§ Data records
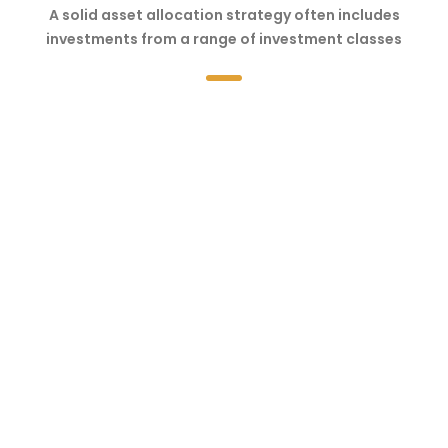
A solid asset allocation strategy often includes
investments from a range of investment classes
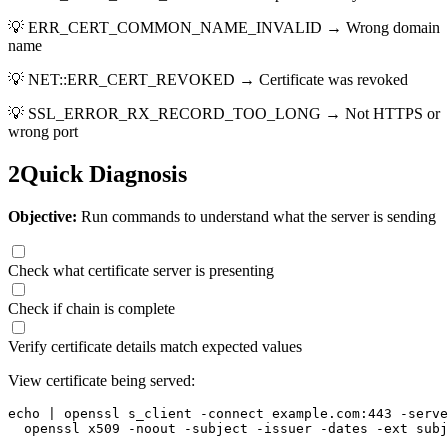
💡
ERR_CERT_COMMON_NAME_INVALID → Wrong domain
name
💡
NET::ERR_CERT_REVOKED → Certificate was revoked
💡
SSL_ERROR_RX_RECORD_TOO_LONG → Not HTTPS or
wrong port
2
Quick Diagnosis
Objective:
Run commands to understand what the server is sending
Check what certificate server is presenting
Check if chain is complete
Verify certificate details match expected values
View certificate being served:
echo | openssl s_client -connect example.com:443 -serve
  openssl x509 -noout -subject -issuer -dates -ext subj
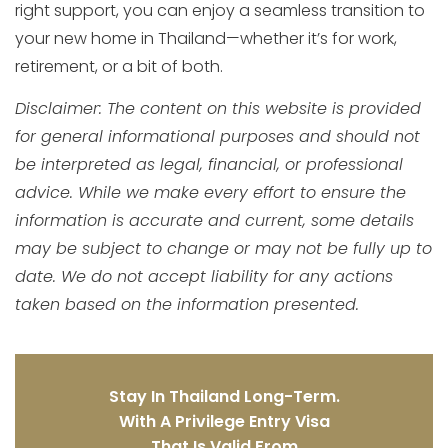
right support, you can enjoy a seamless transition to
your new home in Thailand—whether it’s for work,
retirement, or a bit of both.
Disclaimer: The content on this website is provided
for general informational purposes and should not
be interpreted as legal, financial, or professional
advice. While we make every effort to ensure the
information is accurate and current, some details
may be subject to change or may not be fully up to
date. We do not accept liability for any actions
taken based on the information presented.
Stay In Thailand Long-Term.
With A Privilege Entry Visa
That Is Valid From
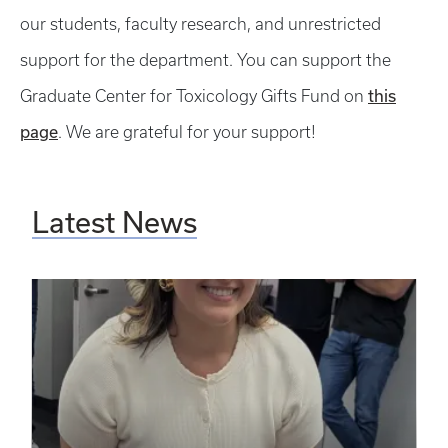
our students, faculty research, and unrestricted
support for the department. You can support the
this
Graduate Center for Toxicology Gifts Fund on
page
. We are grateful for your support!
Latest News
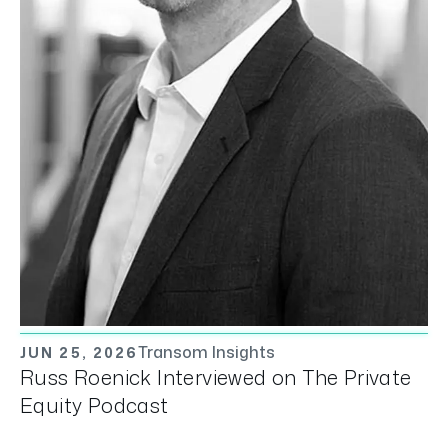
Transom Insights
JUN 25, 2026
Russ Roenick Interviewed on The Private
Equity Podcast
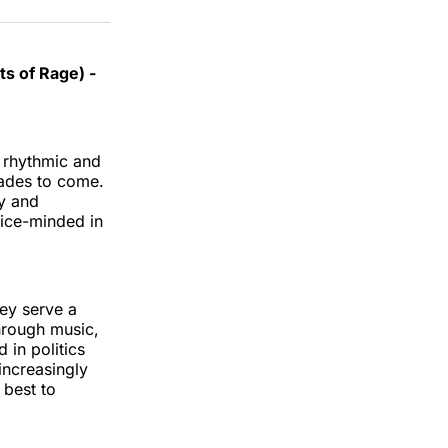
s of Rage) -
e rhythmic and
cades to come.
ty and
stice-minded in
hey serve a
hrough music,
 in politics
increasingly
 best to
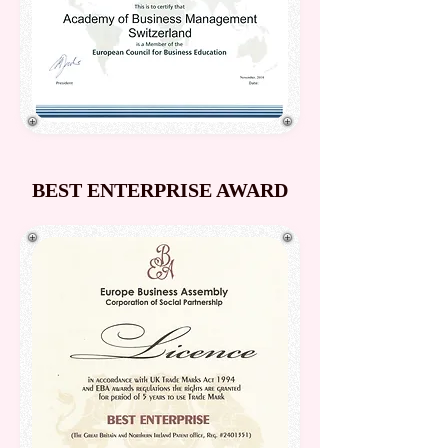
BEST ENTERPRISE AWARD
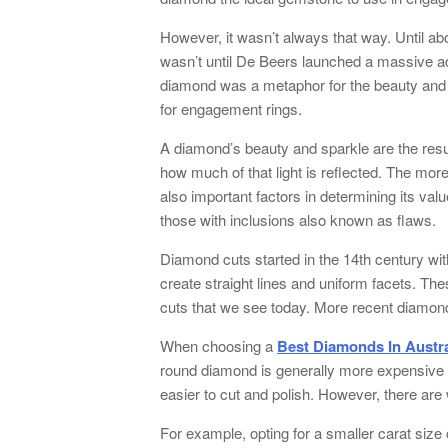
However, it wasn’t always that way. Until a
wasn’t until De Beers launched a massive adv
diamond was a metaphor for the beauty and 
for engagement rings.
A diamond’s beauty and sparkle are the resul
how much of that light is reflected. The more
also important factors in determining its va
those with inclusions also known as flaws.
Diamond cuts started in the 14th century wit
create straight lines and uniform facets. T
cuts that we see today. More recent diamond 
When choosing a
Best Diamonds In Austra
round diamond is generally more expensive 
easier to cut and polish. However, there ar
For example, opting for a smaller carat size 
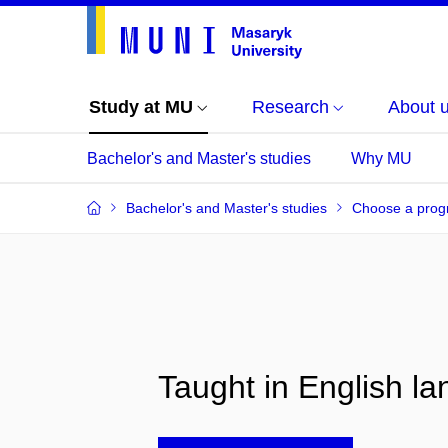
Study at MU
Research
About 
Bachelor's and Master's studies
Why MU
Bachelor's and Master's studies
Choose a pro
Taught in English l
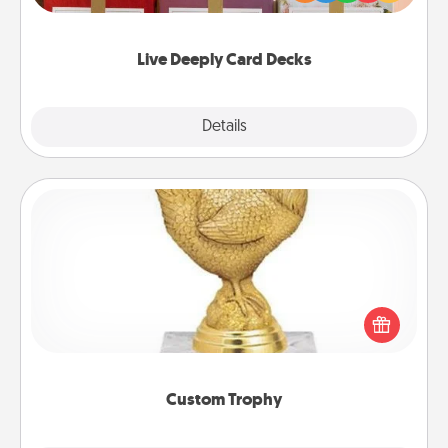
Life Stories has got you covered. Explore topics
now!
Live Deeply Card Decks
Explore
Details
Close
Custom Trophy
Find a local or online trophy shop and create a
customized trophy for a friend or relative. Be
creative and fun, but most of all, make it personal!
Custom Trophy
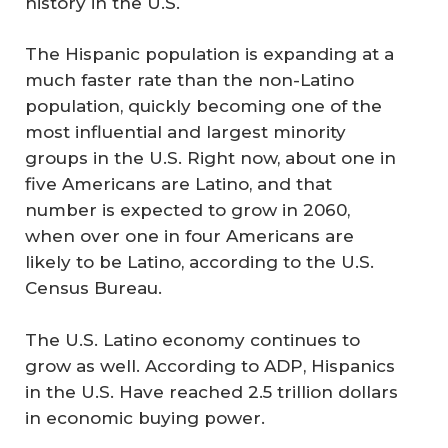
history in the U.S.
The Hispanic population is expanding at a
much faster rate than the non-Latino
population, quickly becoming one of the
most influential and largest minority
groups in the U.S. Right now, about one in
five Americans are Latino, and that
number is expected to grow in 2060,
when over one in four Americans are
likely to be Latino, according to the U.S.
Census Bureau.
The U.S. Latino economy continues to
grow as well. According to ADP, Hispanics
in the U.S. Have reached 2.5 trillion dollars
in economic buying power.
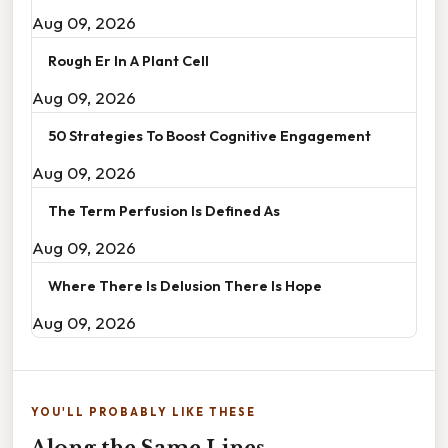
Aug 09, 2026
Rough Er In A Plant Cell
Aug 09, 2026
50 Strategies To Boost Cognitive Engagement
Aug 09, 2026
The Term Perfusion Is Defined As
Aug 09, 2026
Where There Is Delusion There Is Hope
Aug 09, 2026
YOU'LL PROBABLY LIKE THESE
Along the Same Lines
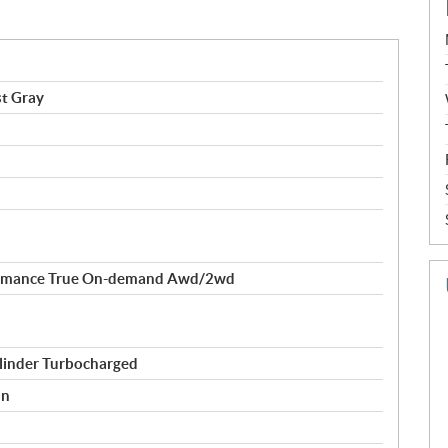
t Gray
formance True On-demand Awd/2wd
linder Turbocharged
on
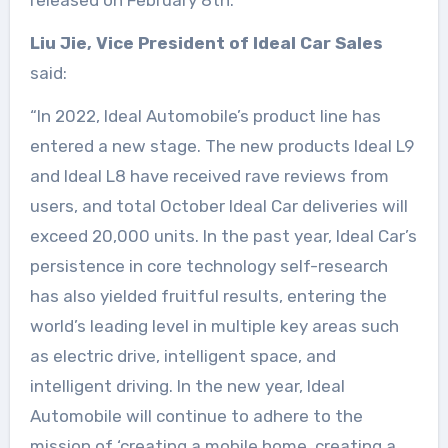
released on February 8th.
Liu Jie, Vice President of Ideal Car Sales
said:
“In 2022, Ideal Automobile’s product line has
entered a new stage. The new products Ideal L9
and Ideal L8 have received rave reviews from
users, and total October Ideal Car deliveries will
exceed 20,000 units. In the past year, Ideal Car’s
persistence in core technology self-research
has also yielded fruitful results, entering the
world’s leading level in multiple key areas such
as electric drive, intelligent space, and
intelligent driving. In the new year, Ideal
Automobile will continue to adhere to the
mission of ‘creating a mobile home, creating a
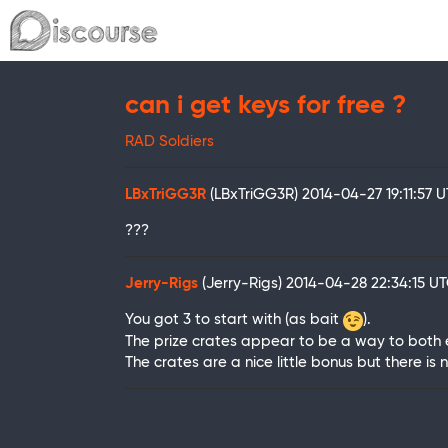
can i get keys for free ?
RAD Soldiers
LBxTriGG3R
(LBxTriGG3R)
2014-04-27 19:11:57 
???
Jerry-Rigs
(Jerry-Rigs)
2014-04-28 22:34:15 U
You got 3 to start with (as bait
).
The prize crates appear to be a way to both e
The crates are a nice little bonus but there is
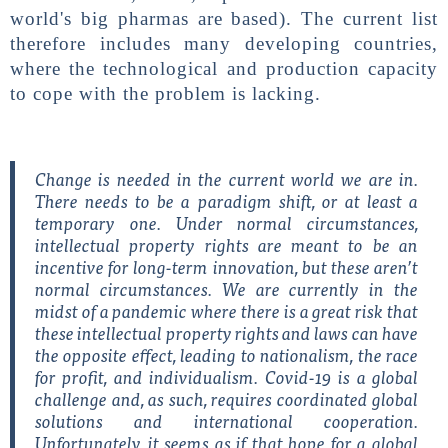
world's big pharmas are based). The current list
therefore includes many developing countries,
where the technological and production capacity
to cope with the problem is lacking.
Change is needed in the current world we are in.
There needs to be a paradigm shift, or at least a
temporary one. Under normal circumstances,
intellectual property rights are meant to be an
incentive for long-term innovation, but these aren’t
normal circumstances. We are currently in the
midst of a pandemic where there is a great risk that
these intellectual property rights and laws can have
the opposite effect, leading to nationalism, the race
for profit, and individualism. Covid-19 is a global
challenge and, as such, requires coordinated global
solutions and international cooperation.
Unfortunately, it seems as if that hope for a global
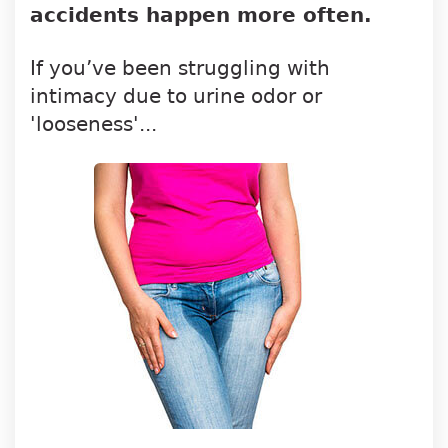
accidents happen more often.
If you’ve been struggling with
intimacy due to urine odor or
'looseness'...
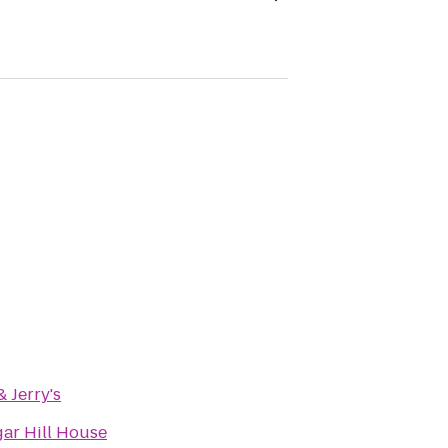
 Jerry's
gar Hill House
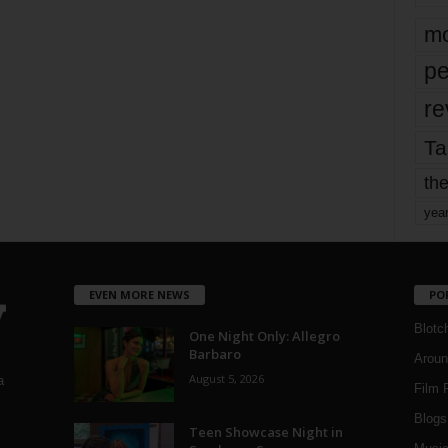
mo
pe
re
Ta
the
yea
EVEN MORE NEWS
PO
Blotc
One Night Only: Allegro
Barbaro
Aroun
August 5, 2026
a
Film 
Blogs
,
Teen Showcase Night in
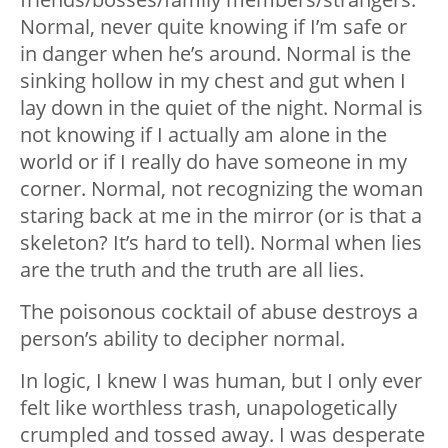
Normal, never quite knowing if I’m safe or
in danger when he’s around. Normal is the
sinking hollow in my chest and gut when I
lay down in the quiet of the night. Normal is
not knowing if I actually am alone in the
world or if I really do have someone in my
corner. Normal, not recognizing the woman
staring back at me in the mirror (or is that a
skeleton? It’s hard to tell). Normal when lies
are the truth and the truth are all lies.
The poisonous cocktail of abuse destroys a
person’s ability to decipher normal.
In logic, I knew I was human, but I only ever
felt like worthless trash, unapologetically
crumpled and tossed away. I was desperate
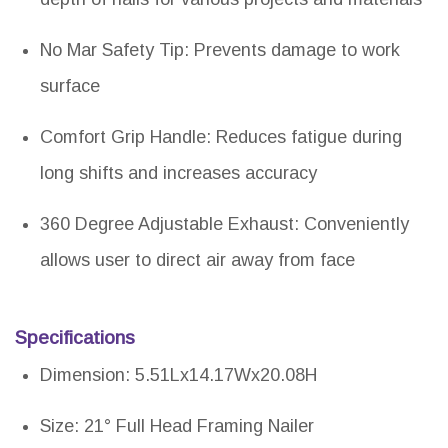
No Mar Safety Tip: Prevents damage to work
surface
Comfort Grip Handle: Reduces fatigue during
long shifts and increases accuracy
360 Degree Adjustable Exhaust: Conveniently
allows user to direct air away from face
Specifications
Dimension: 5.51Lx14.17Wx20.08H
Size: 21° Full Head Framing Nailer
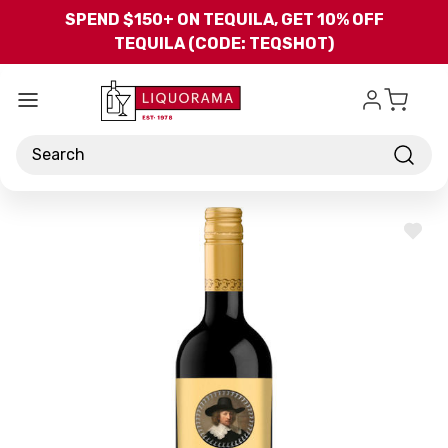
Skip to main content
SPEND $150+ ON TEQUILA, GET 10% OFF
TEQUILA (CODE: TEQSHOT)
Search
ADD
TO
WISH
LIST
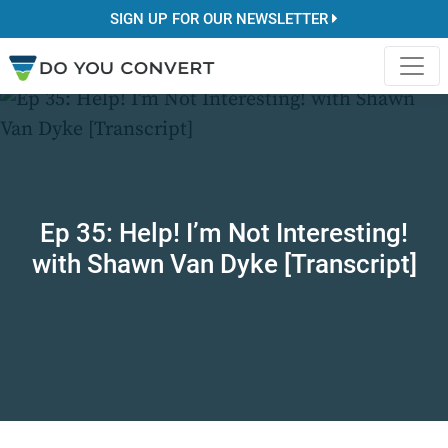
SIGN UP FOR OUR NEWSLETTER
Ep 35: Help! I’m Not Interesting!
with Shawn Van Dyke [Transcript]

§ Work instruction
Using the entries above, return each line in which the word "your" occurs.

§ Output of the task
your new home in Thailand—whether it’s for work,
. We are grateful for your support!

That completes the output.